The advent of ambient desorption/ionization mass spectrometry (ADI-MS) has led to the development of a large number of atmospheric-pressure ionization sources. The largest group of such sources is based on electrical discharges; yet, the desorption and ionization processes that they employ remain largely uncharacterized. Here, the atmospheric-pressure glow discharge (APGD) and afterglow of a helium flowing atmospheric-pressure afterglow (FAPA) ionization source were examined by optical emission spectroscopy.

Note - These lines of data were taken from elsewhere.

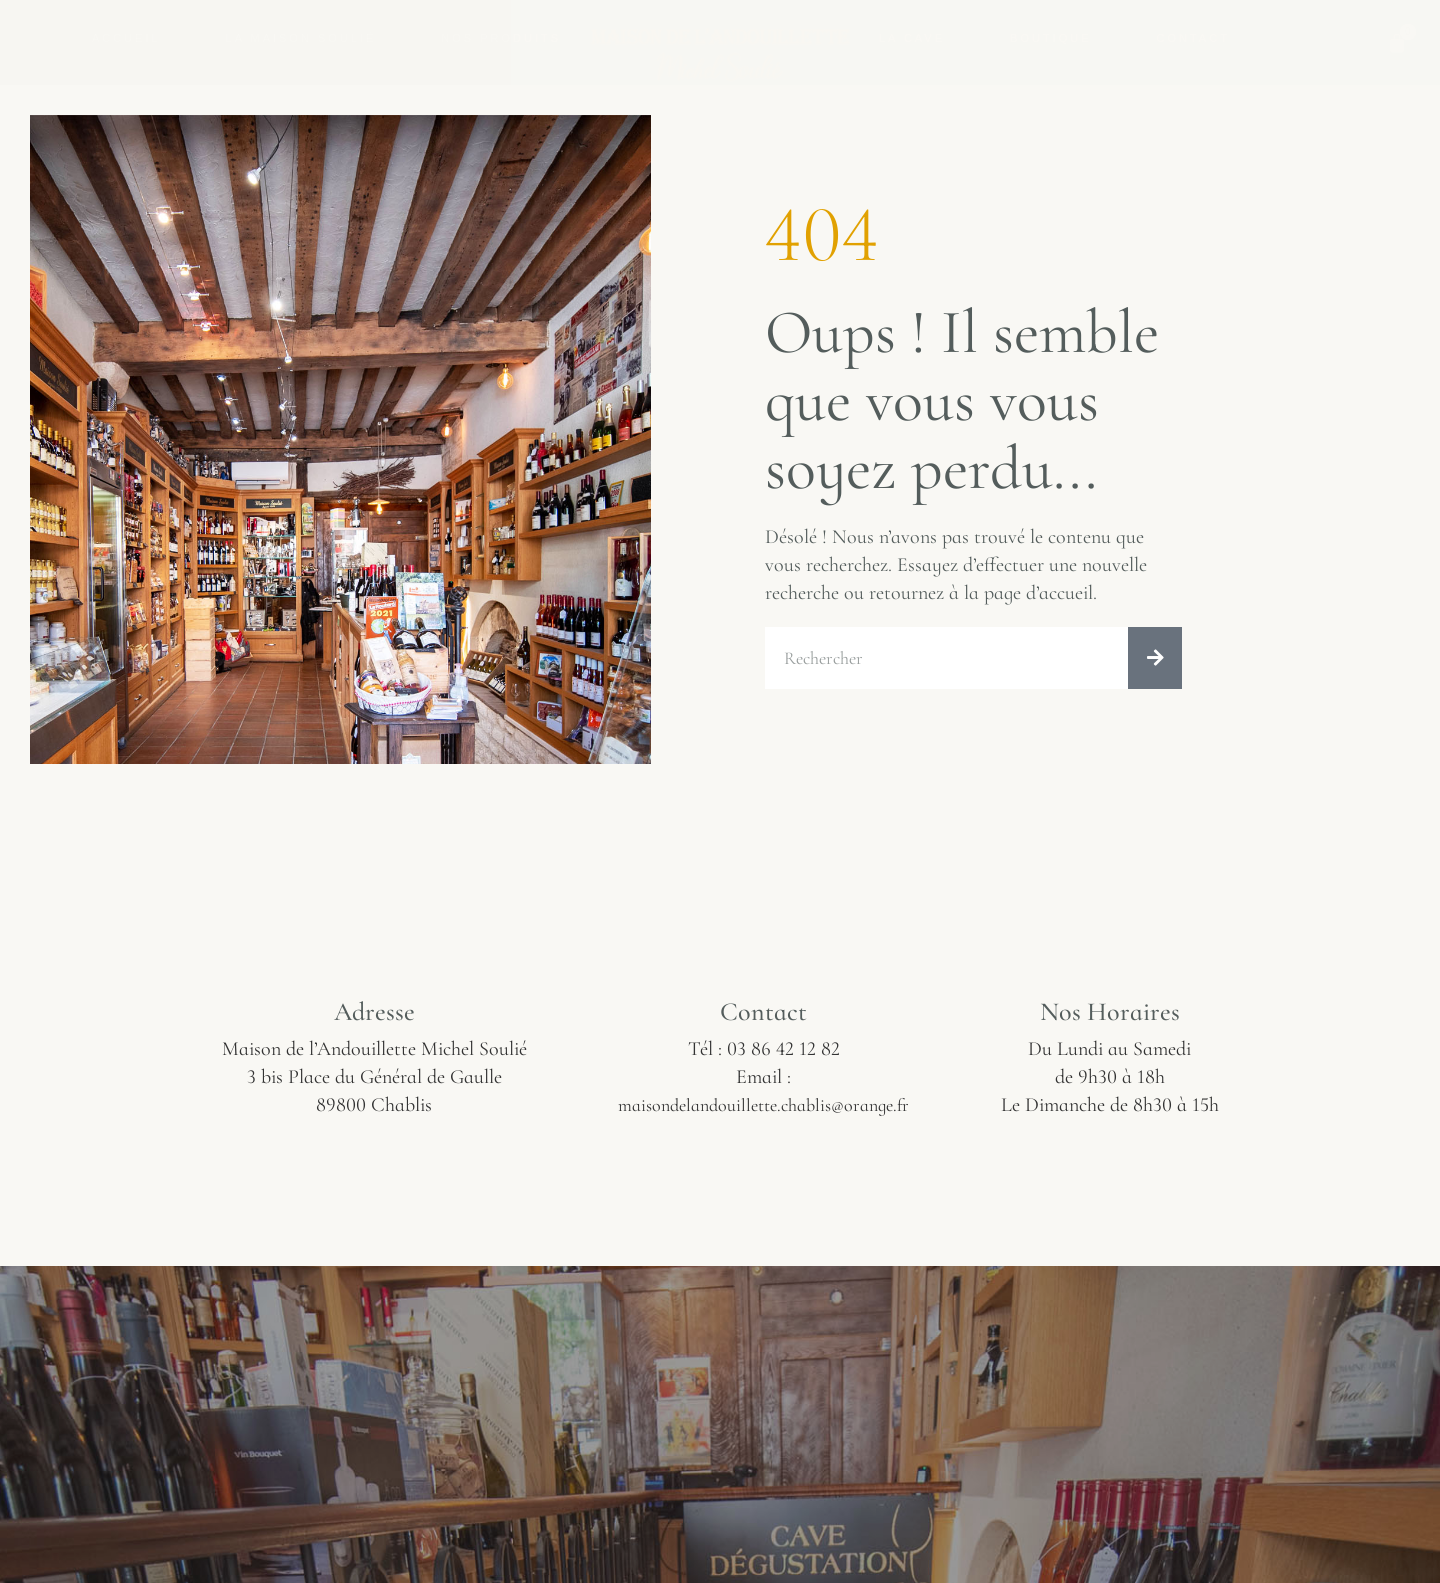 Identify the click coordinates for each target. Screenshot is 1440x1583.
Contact (1193, 38)
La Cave (912, 38)
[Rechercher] (1155, 659)
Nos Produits (501, 38)
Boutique (1050, 38)
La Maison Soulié (301, 38)
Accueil (126, 38) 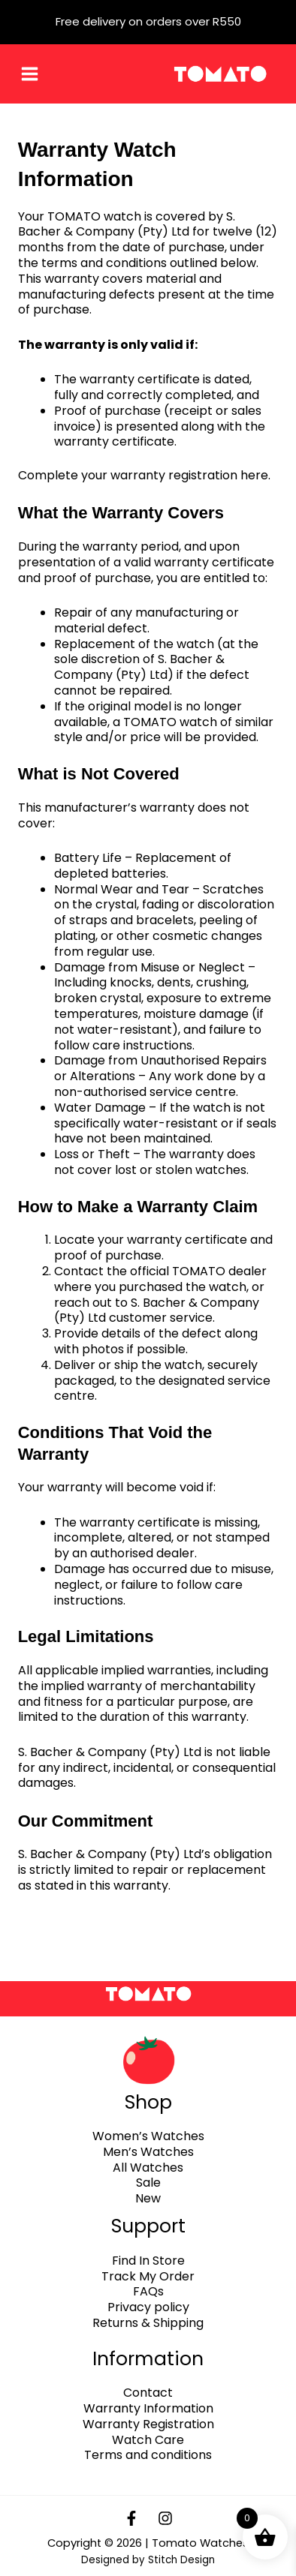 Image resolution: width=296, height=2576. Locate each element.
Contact (148, 2392)
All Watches (148, 2167)
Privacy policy (148, 2307)
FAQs (148, 2291)
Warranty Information (148, 2408)
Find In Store (148, 2260)
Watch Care (148, 2439)
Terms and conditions (148, 2454)
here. (256, 475)
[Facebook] (131, 2518)
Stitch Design (181, 2560)
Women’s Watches (148, 2136)
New (148, 2198)
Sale (148, 2182)
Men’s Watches (148, 2151)
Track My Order (148, 2276)
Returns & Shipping (148, 2322)
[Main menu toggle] (29, 74)
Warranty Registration (148, 2424)
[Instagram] (165, 2518)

Spatial emission profiles of species created in the APGD and afterglow were recorded under a variety of operating conditions, including discharge current, electrode polarity, and plasma-gas flow rate. From these studies, it was found that an appreciable amount of atmospheric H(2)O vapor, N(2), and O(2) diffuses through the hole in the plate electrode into the discharge to become a major source of reagent ions in ADI-MS analyses. Spatially resolved plasma parameters, such as OH rotational temperature (T(rot)) and electron number density (n(e)), were also measured in the APGD. Maximum values for T(rot) and n(e) were found to be ~1100 K and ~4×10(19) m(-3), respectively, and were both located at the pin cathode. In the afterglow, rotational temperatures from OH and N(2)(+) yielded drastically different values, with OH temperatures matching those obtained from infrared thermography measurements. The higher N(2)(+) temperature is believed to be caused by charge-transfer ionization of N(2) by He(2)(+). These findings are discussed in the context of previously reported ADI-MS analyses with the FAPA source.